More often, phishers use email as the route of attack. Phishers often use information that will make you take note of the email and react. They may say that your bank or email account has been hacked and that you need to verify your details by sending them your username and password/PIN, or ask that you click on a link. Or they may try to fool you into thinking you’re the latest millionaire in a sweepstake competition. You are then required to send them your banking details so that they can deposit the money into your bank account.

You may even receive an email from your mobile service provider asking for your personal information to update their records. These are common tell-tale signs of phishing attempts and you need to be extra vigilant when you are asked to provide your personal information.

A legitimate company will never ask you to verify your account information, passwords, security questions, or other sensitive information. So if you receive a suspicious email, delete it immediately.


Verifying the message

phishing header

If you are unsure about a message’s authenticity, check the email header – which shows you the From, To, and Subject information. In most cases, there are either spelling mistakes, or the message isn’t even from the company referred to in the email. Also, phishing messages are often badly-written – using poor English, which indicates that the legitimate company did not send you the message.

Another way to check on the message is to contact the real company’s customer service and ask about the call or email you received.


Precautions against phishing

Use the following tips to make sure that you are not caught hook, line and sinker by a phishing attack.

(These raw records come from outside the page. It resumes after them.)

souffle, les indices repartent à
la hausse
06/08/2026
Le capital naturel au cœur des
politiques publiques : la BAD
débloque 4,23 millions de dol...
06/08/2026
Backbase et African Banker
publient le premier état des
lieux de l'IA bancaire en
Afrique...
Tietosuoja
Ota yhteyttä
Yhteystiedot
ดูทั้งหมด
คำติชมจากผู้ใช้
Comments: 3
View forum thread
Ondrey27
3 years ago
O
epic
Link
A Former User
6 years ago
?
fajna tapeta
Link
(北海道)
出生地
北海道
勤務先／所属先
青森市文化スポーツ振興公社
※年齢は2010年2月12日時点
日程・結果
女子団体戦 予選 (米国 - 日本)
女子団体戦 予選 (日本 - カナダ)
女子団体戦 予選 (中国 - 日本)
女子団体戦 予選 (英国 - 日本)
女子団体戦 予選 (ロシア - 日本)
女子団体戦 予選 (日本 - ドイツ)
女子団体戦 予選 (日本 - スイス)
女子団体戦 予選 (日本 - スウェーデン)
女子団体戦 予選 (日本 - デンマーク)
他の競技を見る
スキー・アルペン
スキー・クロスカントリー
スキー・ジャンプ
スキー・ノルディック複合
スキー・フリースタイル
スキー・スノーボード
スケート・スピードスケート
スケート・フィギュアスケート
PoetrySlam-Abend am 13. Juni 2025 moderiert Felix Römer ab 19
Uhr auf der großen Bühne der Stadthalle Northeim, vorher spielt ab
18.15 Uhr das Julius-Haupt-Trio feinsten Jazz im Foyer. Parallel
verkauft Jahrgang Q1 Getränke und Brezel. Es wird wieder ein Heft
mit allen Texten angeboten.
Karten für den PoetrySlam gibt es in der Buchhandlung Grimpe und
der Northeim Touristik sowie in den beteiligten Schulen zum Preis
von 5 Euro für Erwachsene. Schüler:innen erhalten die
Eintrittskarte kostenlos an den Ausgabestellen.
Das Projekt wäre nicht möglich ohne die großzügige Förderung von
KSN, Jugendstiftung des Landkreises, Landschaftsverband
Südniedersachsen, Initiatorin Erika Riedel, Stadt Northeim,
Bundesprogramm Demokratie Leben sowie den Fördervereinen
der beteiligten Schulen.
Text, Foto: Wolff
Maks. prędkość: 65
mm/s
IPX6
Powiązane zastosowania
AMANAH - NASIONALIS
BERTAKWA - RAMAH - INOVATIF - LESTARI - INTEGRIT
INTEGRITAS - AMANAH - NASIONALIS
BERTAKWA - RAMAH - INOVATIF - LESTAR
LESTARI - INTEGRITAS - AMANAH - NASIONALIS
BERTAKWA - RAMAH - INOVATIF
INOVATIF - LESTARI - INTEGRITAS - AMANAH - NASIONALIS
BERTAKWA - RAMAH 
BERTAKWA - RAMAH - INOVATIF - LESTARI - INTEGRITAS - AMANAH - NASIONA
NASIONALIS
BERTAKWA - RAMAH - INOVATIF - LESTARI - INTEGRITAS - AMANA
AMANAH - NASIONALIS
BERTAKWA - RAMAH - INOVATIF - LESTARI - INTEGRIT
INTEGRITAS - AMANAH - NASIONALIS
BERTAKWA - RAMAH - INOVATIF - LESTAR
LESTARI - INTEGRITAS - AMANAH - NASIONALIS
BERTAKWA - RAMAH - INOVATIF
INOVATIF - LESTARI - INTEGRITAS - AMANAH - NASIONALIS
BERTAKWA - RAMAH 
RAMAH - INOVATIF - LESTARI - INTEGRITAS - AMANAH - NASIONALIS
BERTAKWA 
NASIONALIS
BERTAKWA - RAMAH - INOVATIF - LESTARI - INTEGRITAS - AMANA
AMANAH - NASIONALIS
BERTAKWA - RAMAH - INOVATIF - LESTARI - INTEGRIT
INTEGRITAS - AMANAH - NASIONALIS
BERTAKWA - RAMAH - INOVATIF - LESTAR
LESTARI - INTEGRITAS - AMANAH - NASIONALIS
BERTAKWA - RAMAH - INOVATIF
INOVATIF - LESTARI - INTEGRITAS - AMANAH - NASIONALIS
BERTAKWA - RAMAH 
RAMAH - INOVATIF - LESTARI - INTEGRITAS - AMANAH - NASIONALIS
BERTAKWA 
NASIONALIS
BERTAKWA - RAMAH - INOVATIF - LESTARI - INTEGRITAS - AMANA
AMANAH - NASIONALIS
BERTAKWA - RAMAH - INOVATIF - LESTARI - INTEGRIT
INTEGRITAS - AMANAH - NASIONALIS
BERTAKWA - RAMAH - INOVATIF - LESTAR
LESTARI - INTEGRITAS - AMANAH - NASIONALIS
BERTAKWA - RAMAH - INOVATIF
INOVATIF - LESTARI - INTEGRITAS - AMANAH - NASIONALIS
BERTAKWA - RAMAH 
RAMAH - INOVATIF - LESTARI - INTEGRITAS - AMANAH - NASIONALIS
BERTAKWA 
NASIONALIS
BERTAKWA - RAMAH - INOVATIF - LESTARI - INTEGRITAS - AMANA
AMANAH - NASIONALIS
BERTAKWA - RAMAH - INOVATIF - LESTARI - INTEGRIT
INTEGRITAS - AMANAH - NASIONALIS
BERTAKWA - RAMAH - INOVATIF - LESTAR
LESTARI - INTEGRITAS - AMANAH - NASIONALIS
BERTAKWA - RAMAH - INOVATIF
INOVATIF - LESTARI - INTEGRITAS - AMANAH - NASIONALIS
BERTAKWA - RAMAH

  • If an email asks you for personal information, never click on any links within that email.
  • Beware of pharming which is when a hacker redirects a legitimate website’s traffic to a bogus site. Malware or a virus takes over your web browser and when you try to access a legitimate website you’ll be directed to a fake one. Once you provide your personal information on the site, hackers can access this information and fraudulently use it.
  • Never enter your personal information on a pop-up screen.
  • Use antivirus software. (UCT users can install McAfee antivirus on campus and at home.)
  • Only open email attachments if you’re expecting them or know what they contain.
  • Be cautious when accepting telephone calls where the caller asks you to provide or verify personal information.
  • Always verify the caller’s identity. Some phishers call you claiming you’ve been a victim of some sort of crime, while others may pretend to be a prospective employer who would like to hire you but needs you to verify your information.
  •  If you’ve been hooked by a phisher, contact your bank or agency and inform them that your account has been hacked. You should also let them know if someone has been impersonating their business.
  • If you receive an email from a company requesting a reply and the email address looks legitimate, contact the company’s customer service informing them about the email you received. Never reply to the email.
  • Be wary of any emails claiming that there has been a breach of security on your account and they company needs you to submit personal information.
  • If you unsure of an unsolicited email, rather delete the message.
  • Always check the email address the email was sent from. In most cases there are either spelling mistakes or it isn’t even from the so called company.
  • Check to see if there any numbers in a web address e.g. http://123445.www.companyname.com, as this could be a fake website.
  • Most legitimate companies will not use words like “verify” in their web address. Always double check the web address before entering any personal information. If you are still unsure then search for the company online and compare the web address in the email to the one in your browser.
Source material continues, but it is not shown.